An Incident Isn't an Event. It's a Definition.

A backend engineer's first instinct when asked to build a log analysis tool is to build the ingestion endpoint.
You add a database table. You wire up a controller. You hit the endpoint with Postman or Curl, see the row appear in Postgres, and feel like you've made progress. Two evenings of work, and ingestion feels done.
I know this because that’s what I did when I started TraceRoot.
Two evenings on ingestion. The next three weeks went into the part I hadn’t planned for: deciding what to do with the logs after they arrived.
Logs are events. Incidents are stateful objects with lifecycles. Going from a stream of POST/logs calls to something that becomes a useful incident is the kind of work that usually doesn’t get written about.
It’s also the work that determines whether the tool produces something engineers actually want to look at, or just a slow events table with extra steps.
This post walks through the decisions TraceRoot makes about what counts as an incident. None of them are technically hard. All of them are opinions encoded as rules. Each one has a wrong default that many systems quietly inherit, and a tradeoff the right choice forces you to accept.
These are mine. They’re not the only valid answers. They’re the ones the system enforces.
What makes two logs the same incident?
Once logs are flowing into Postgres, the next question comes quickly: which of these are the same problem?
This was the first real design decision to make. Two NullPointerException logs from inventory-service are obviously related. But what about a NullPointerException and a TimeoutException from the same endpoint?
Are they the same underlying bug or different ones? What about the same exception type from two different services? What about logs that share a trace ID but happen ten seconds apart?
Every one of these has a defensible answer. The problem is that the system has to pick one and apply it consistently to millions of logs without thinking about it.
TraceRoot uses four fields:
public String buildPatternKey(LogRecord record) {
String exceptionType = normalizeExceptionType(
record.getExceptionType()
);
String endpoint = normalizeEndpoint(
record.getEndpoint()
);
return record.getServiceName() + "|" +
record.getLevel() + "|" +
exceptionType + "|" +
endpoint;
}
That's the fingerprint. Same four fields, same incident. Different on any one of them and it’s a different incident.
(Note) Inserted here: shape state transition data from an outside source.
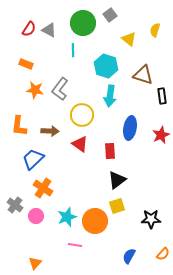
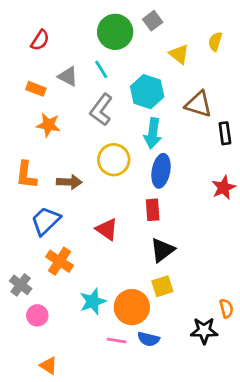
gray triangle: (49, 30) -> (68, 76), moved
cyan line: (73, 50) -> (101, 69), turned -32
gray L-shape: (60, 89) -> (101, 110), moved
blue ellipse: (130, 128) -> (161, 171), moved
red triangle: (80, 144) -> (107, 229), moved
pink circle: (36, 216) -> (37, 315), moved
black star: (151, 219) -> (204, 331), moved
pink line: (75, 245) -> (117, 340), moved
orange semicircle: (163, 254) -> (226, 308), moved, turned -56
blue semicircle: (129, 256) -> (148, 339), moved, turned -105
orange triangle: (35, 263) -> (48, 365), turned -40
The reason these four specific fields, and not others, comes down to what each one captures that the others can't.
ServiceName: Two services failing in similar ways are different incidents. A NullPointerException in payment-service and the same exception in inventory-service might share a root cause, but they have different on-call paths, different rollback decisions, and different blast radii.
Level: ERROR belongs in a fingerprint. WARN is often informational. INFO is usually noise. Mixing them produces meaningless groupings, where a routine warning gets folded into a real incident because it matched the other three fields.
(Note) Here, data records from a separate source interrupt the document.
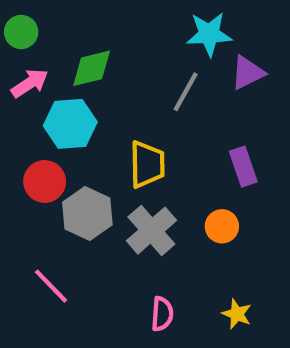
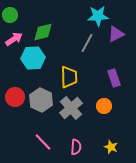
red circle: (45, 181) -> (15, 97), moved
pink line: (51, 286) -> (43, 142), moved

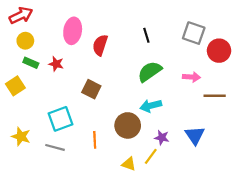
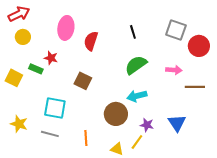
green rectangle: (31, 63) -> (36, 69), moved
yellow square: (15, 86) -> (14, 78), turned -30
cyan square: (61, 119) -> (55, 108), turned 30
orange line: (95, 140) -> (86, 138), moved

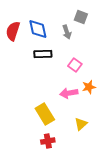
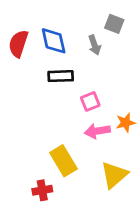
pink square: (75, 65) -> (90, 101), moved, turned 32
yellow triangle: (81, 124) -> (114, 175), size x1.5
red cross: (48, 141) -> (42, 190), moved

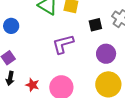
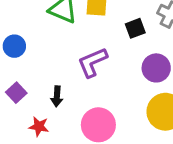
black arrow: (10, 78) -> (57, 96), moved
red star: (32, 85) -> (39, 126), moved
ExceptionType: This is where TimeoutException and NullPointerException get separated even when they happen at the same endpoint. They are different bugs and have different fixes. Grouping them by endpoint alone would mask both.
Endpoint: Two endpoints in the same service throwing the same exception type might point to a shared library bug, or might be two unrelated bugs. Splitting by endpoint preserves that distinction and merging would lose it.
The fields left out of the fingerprint matter just as much as the ones included. Three are tempting to add and would each break the model in a different way:
Message text: Messages drift on every occurrence. "User John Doe timed out after 4827ms" and "User Jane Doe timed out after 5102ms" are the same incident, but their messages differ every time. Including message in the fingerprint would create thousands of one-off incidents that should be one.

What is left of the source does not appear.